▸ **Extracted data**
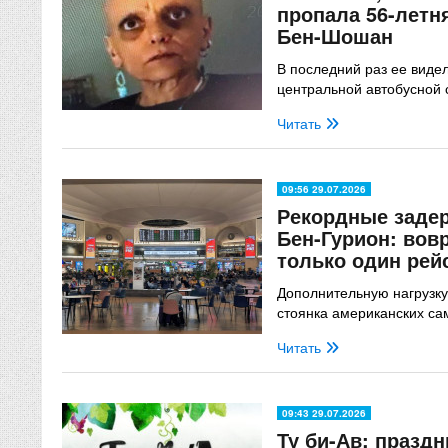
пропала 56-летн
Бен-Шошан
В последний раз ее виде
центральной автобусной 
Читать
09:56 29.07.2026
Рекордные задер
Бен-Гурион: вов
только один рей
Дополнительную нагрузку
стоянка американских са
Читать
09:43 29.07.2026
Ту би-Ав: празд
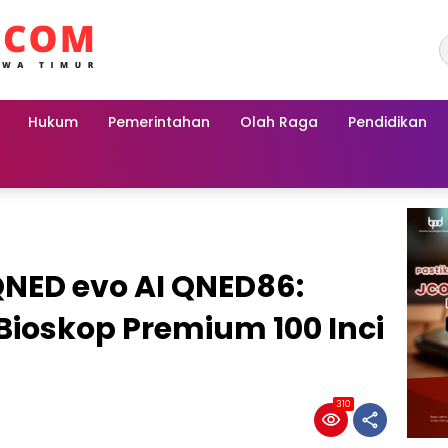
Hukum
Pemerintahan
Olah Raga
Pendidikan
QNED evo AI QNED86:
Bioskop Premium 100 Inci
310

▸ **Exercise aim**
Leave every picture out and return exactly the lines from the one holding "центральной автобусной" through the end of the records above, both ends included, and nothing more.

▸ **Exercise solution**
центральной автобусной 
Читать
09:56 29.07.2026
Рекордные задер
Бен-Гурион: вов
только один рей
Дополнительную нагрузку
стоянка американских са
Читать
09:43 29.07.2026
Ту би-Ав: празд
Hukum
Pemerintahan
Olah Raga
Pendidikan
QNED evo AI QNED86:
Bioskop Premium 100 Inci
310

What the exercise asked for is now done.